До бала оставалось еще несколько часов, и я бездельничала на первом этаже, изо всех сил оттягивая момент, когда придется надеть корсет. Мне до сих пор не выпало возможности извиниться перед Анри: никак не удавалось его застать, хотя мы и жили в одном доме. Я не могла отделаться от мысли, что он намеренно избегает меня и это моя вина.
Он поднял глаза. Под мышкой у него была зажата внушительная пачка бумаг.
— Мадемуазель де Батц, — поздоровался Анри. Незнакомое, сдержанное выражение его лица заставило меня напрячься. Но когда он поклонился, бумаги выскользнули у него из-под руки и на секунду зависли в воздухе, прежде чем обрушиться вниз. Я бросилась собирать то, что разлетелось по приставным столикам и стульям — если бы я наклонилась поднять то, что упало на пол, я могла заработать очередной приступ головокружения и пропустить бал.
Бумаги оказались не рабочими чертежами, а набросками. Наполовину прорисованные птицы застыли в полете. На одном из рисунков он изобразил солнце, низко висящее над Сеной, — я не могла понять, закат это или рассвет, рисунок был выполнен черной тушью, однако половинка солнечного диска выглядывала из-за нечеткого горизонта. Я видела Сену бессчетное количество раз, но никогда она не казалась мне такой красивой.
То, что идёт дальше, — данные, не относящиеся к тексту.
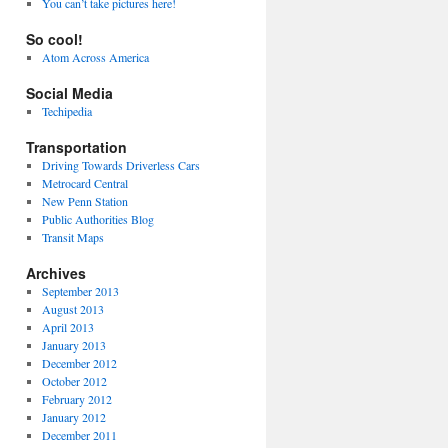
You can’t take pictures here!
So cool!
Atom Across America
Social Media
Techipedia
Transportation
Driving Towards Driverless Cars
Metrocard Central
New Penn Station
Public Authorities Blog
Transit Maps
Archives
September 2013
August 2013
April 2013
January 2013
December 2012
October 2012
February 2012
January 2012
December 2011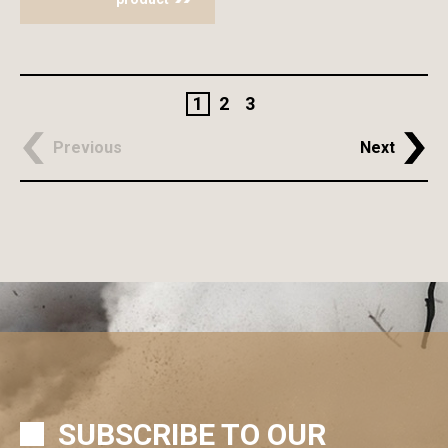
1
2
3
Previous
Next
SUBSCRIBE TO OUR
— Я не знала, что вы так хорошо рисуете! — От удивления я забыла, что собиралась извиниться.
Он покраснел до кончиков ушей. За последний месяц его волосы выгорели — должно быть, он много времени проводил на солнце, на открытом воздухе, вне дома.
— Так, пустяки — не стоило хранить их вместе с рабочими бумагами. Просто, когда нечем заняться или когда нужно конспектировать деловую встречу, но ничего не происходит, я начинаю рисовать. Хоть Сансон и гений, но он тратит на удивление много времени впустую, споря с коллегами об эстетике… — Анри собрал все бумаги и сложил их в стопку. — И никто из них не видит полной картины, не понимает, как их работа важна для тех, кому досталось меньше, чем им. Все как вы и говорили: карты могут изменить взгляд на вещи. Целые поселки, деревни и города будто не существуют, если не нанесены на карту. — Его движения были резкими, сердитыми. Я протянула Анри несколько оставшихся рисунков. Наши пальцы едва соприкоснулись, однако он отдернул руку, словно его ударило током.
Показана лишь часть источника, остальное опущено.